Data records

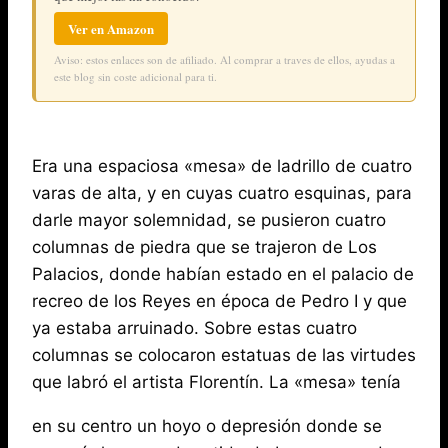
Ver en Amazon
Aviso: estos enlaces son de afiliado. Al comprar a traves de ellos, ayudas a
este blog sin coste adicional para ti.
Era una espaciosa «mesa» de ladrillo de cuatro
varas de alta, y en cuyas cuatro esquinas, para
darle mayor solemnidad, se pusieron cuatro
columnas de piedra que se trajeron de Los
Palacios, donde habían estado en el palacio de
recreo de los Reyes en época de Pedro I y que
ya estaba arruinado. Sobre estas cuatro
columnas se colocaron estatuas de las virtudes
que labró el artista Florentín. La «mesa» tenía
en su centro un hoyo o depresión donde se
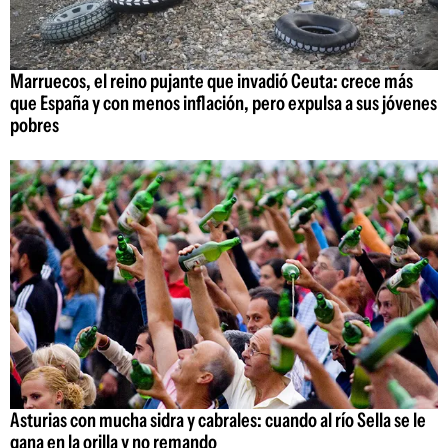
Marruecos, el reino pujante que invadió Ceuta: crece más
que España y con menos inflación, pero expulsa a sus jóvenes
pobres
Asturias con mucha sidra y cabrales: cuando al río Sella se le
gana en la orilla y no remando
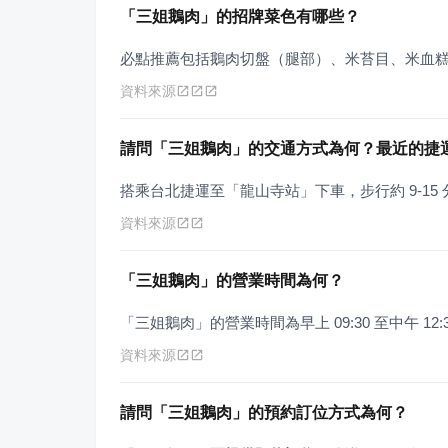
「三姐鵝肉」的招牌菜色有哪些？
必點推薦包括鵝肉切盤（腿部）、米苔目、米血
資料來源
請問「三姐鵝肉」的交通方式為何？最近的捷
搭乘台北捷運至「龍山寺站」下車，步行約 9-15
資料來源
「三姐鵝肉」的營業時間為何？
「三姐鵝肉」的營業時間為早上 09:30 至中午 12
資料來源
請問「三姐鵝肉」的預約訂位方式為何？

* Task requirements: Your task is to reproduce the entries above word for word, from the first line through the line with "darle mayor solemnidad, se pusieron cuatro", and please leave out any pictures.

* Task output:
Ver en Amazon
Aviso: estos enlaces son de afiliado. Al comprar a traves de ellos, ayudas a
este blog sin coste adicional para ti.
Era una espaciosa «mesa» de ladrillo de cuatro
varas de alta, y en cuyas cuatro esquinas, para
darle mayor solemnidad, se pusieron cuatro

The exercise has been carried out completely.